Not been for a loooong time myself, but thats only because I've been riding natural tails, saving the trail centers for winter when it gets too boggy up in the Dark Peak.


----------



## maurice (11 Sep 2008)

bonj said:


> 'tawr/temtiwr' trail isn't THAT hard. Also try llandegla which is near ruthin/



Isn't the tawr the ex-red bull trail? That is so not a beginner trail.

Llandegla is a good tip though, ideal for a beginner. If you live the other end of North Wales the Marin trail (near Betws y Coed) isn't too bad for beginners and has some nice sections.


----------



## Jim77 (14 Sep 2008)

maurice said:


> Isn't the tawr the ex-red bull trail? That is so not a beginner trail.
> 
> Llandegla is a good tip though, ideal for a beginner. If you live the other end of North Wales the Marin trail (near Betws y Coed) isn't too bad for beginners and has some nice sections.



Thanks.
Which is the busier centre Marin or Llandegla? What are the easier routes like at the Marin trail?


----------



## maurice (15 Sep 2008)

The Marin trail is just that - one trail. It's a halfway house between Llandegla and Coed y Brenin in terms of difficulty. (If you forget the easy peasy green family trails)

Marin is usually a lot quieter as Llandegla gets a lot of riders from Midlands / North West.

It's good though, some nice sections. I prefer Penmachno, but that is a bit more intimidating for beginners due to some of the singletrack only having half the recommended number of sides.


----------



## barq (16 Sep 2008)

maurice said:


> Isn't the tawr the ex-red bull trail? That is so not a beginner trail.

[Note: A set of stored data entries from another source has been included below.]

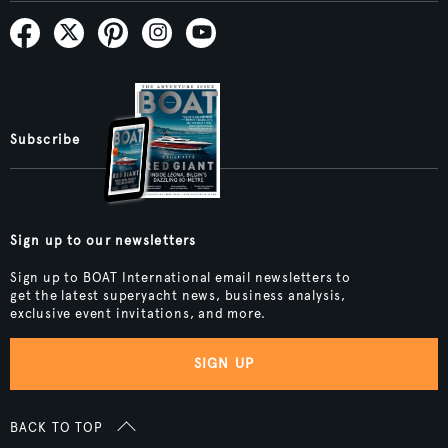
Subscribe
Sign up to our newsletters
Sign up to BOAT International email newsletters to
get the latest superyacht news, business analysis,
exclusive event invitations, and more.
SIGN UP
BACK TO TOP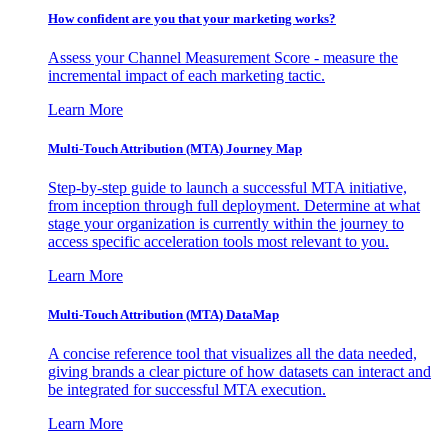
How confident are you that your marketing works?
Assess your Channel Measurement Score - measure the
incremental impact of each marketing tactic.
Learn More
Multi-Touch Attribution (MTA) Journey Map
Step-by-step guide to launch a successful MTA initiative,
from inception through full deployment. Determine at what
stage your organization is currently within the journey to
access specific acceleration tools most relevant to you.
Learn More
Multi-Touch Attribution (MTA) DataMap
A concise reference tool that visualizes all the data needed,
giving brands a clear picture of how datasets can interact and
be integrated for successful MTA execution.
Learn More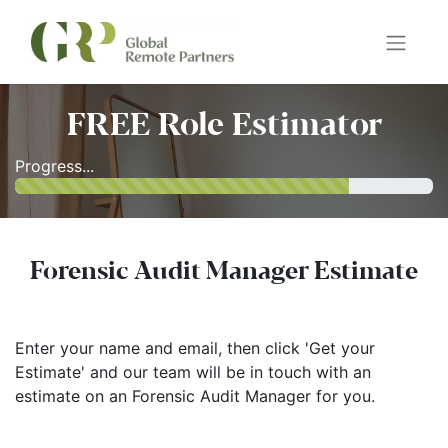
FREE Role Estimator
Progress...
Forensic Audit Manager Estimate
Enter your name and email, then click 'Get your
Estimate' and our team will be in touch with an
estimate on an Forensic Audit Manager for you.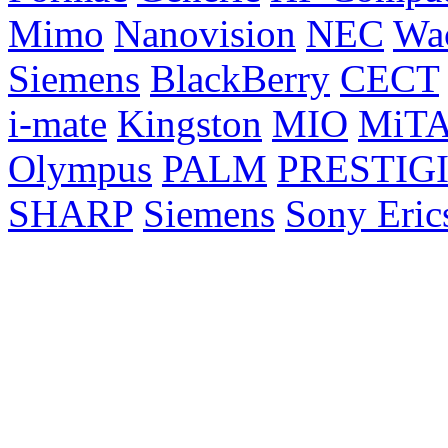
Mimo
Nanovision
NEC
Wa
Siemens
BlackBerry
CECT
i-mate
Kingston
MIO
MiT
Olympus
PALM
PRESTIG
SHARP
Siemens
Sony Eric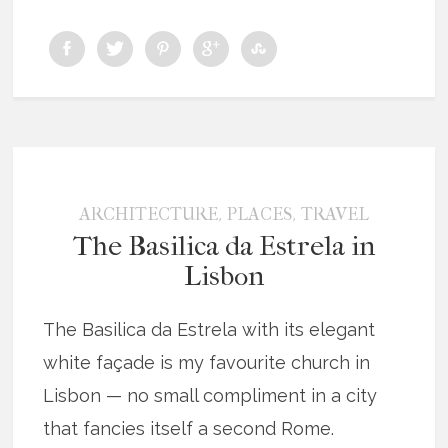
,
,
ARCHITECTURE
PLACES
TRAVEL
The Basilica da Estrela in
Lisbon
The Basilica da Estrela with its elegant
white façade is my favourite church in
Lisbon — no small compliment in a city
that fancies itself a second Rome.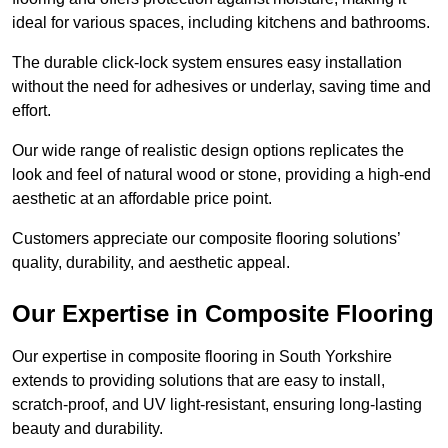
ideal for various spaces, including kitchens and bathrooms.
The durable click-lock system ensures easy installation
without the need for adhesives or underlay, saving time and
effort.
Our wide range of realistic design options replicates the
look and feel of natural wood or stone, providing a high-end
aesthetic at an affordable price point.
Customers appreciate our composite flooring solutions’
quality, durability, and aesthetic appeal.
Our Expertise in Composite Flooring
Our expertise in composite flooring in South Yorkshire
extends to providing solutions that are easy to install,
scratch-proof, and UV light-resistant, ensuring long-lasting
beauty and durability.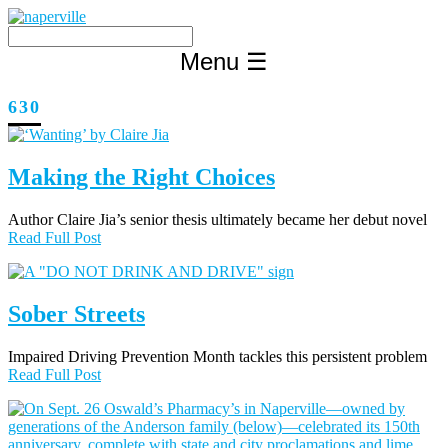
Skip
to
content
Menu
☰
630
Making the Right Choices
Author Claire Jia’s senior thesis ultimately became her debut novel
Read Full Post
Sober Streets
Impaired Driving Prevention Month tackles this persistent problem
Read Full Post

Yep, that's the one - it's been slightly re jigged. Generally CYB has become rockier than it used to be. That's good in the sense that there is less mud/erosion, but does tend to make it slightly more technical (by cross country standards).

Its also worth saying that many of the trails start with granny-stoppers. Much of the climbing on the Tawr is early on - it gets it out the way and ensures a certain base level of fitness.


----------